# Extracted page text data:
>>>>
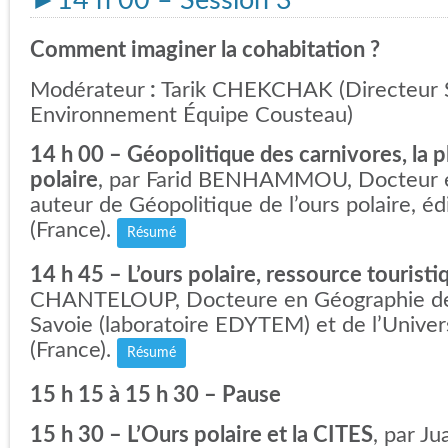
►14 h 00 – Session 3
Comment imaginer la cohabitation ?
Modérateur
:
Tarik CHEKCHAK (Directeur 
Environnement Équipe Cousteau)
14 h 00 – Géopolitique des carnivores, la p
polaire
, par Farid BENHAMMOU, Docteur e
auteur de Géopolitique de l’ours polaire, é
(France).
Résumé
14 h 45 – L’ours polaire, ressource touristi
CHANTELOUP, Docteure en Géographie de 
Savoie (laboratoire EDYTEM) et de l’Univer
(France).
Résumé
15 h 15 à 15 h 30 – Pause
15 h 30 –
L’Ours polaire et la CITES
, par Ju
<<<<
>>>>
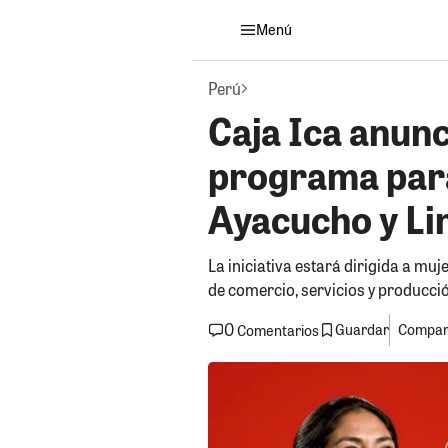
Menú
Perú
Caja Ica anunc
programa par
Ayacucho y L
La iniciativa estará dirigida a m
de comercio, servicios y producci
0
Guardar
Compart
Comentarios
<<<<
# Exercise:
From the records above, transcribe without alteration every line from the one with "de comercio, servicios y producci" to the one with "Comentarios", inclusive.

# Response area:
de comercio, servicios y producci
0
Guardar
Compart
Comentarios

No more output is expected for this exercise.